● Data section
════

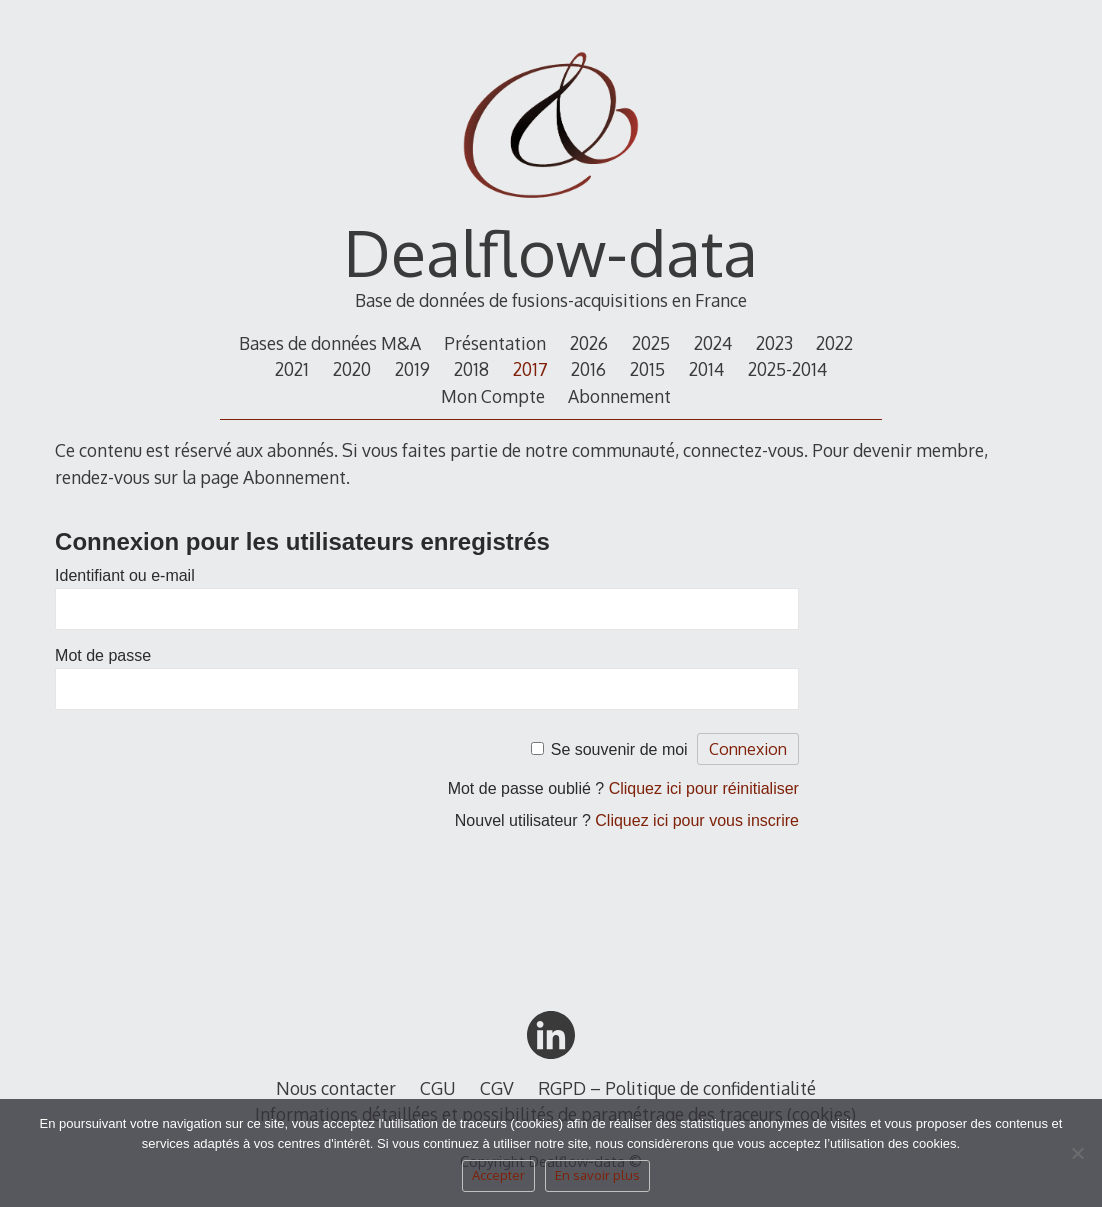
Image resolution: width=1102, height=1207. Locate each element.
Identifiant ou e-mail (125, 575)
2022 (834, 343)
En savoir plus (597, 1175)
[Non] (1077, 1159)
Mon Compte (493, 396)
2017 (530, 369)
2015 (647, 369)
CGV (497, 1088)
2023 (774, 343)
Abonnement (619, 396)
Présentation (495, 343)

════

● Task goal
Each line from the one containing "[Non] (1077, 1159)" through the end of the material must be output exactly, and no other line.

● Output of the exercise
[Non] (1077, 1159)
Mon Compte (493, 396)
2017 (530, 369)
2015 (647, 369)
CGV (497, 1088)
2023 (774, 343)
Abonnement (619, 396)
Présentation (495, 343)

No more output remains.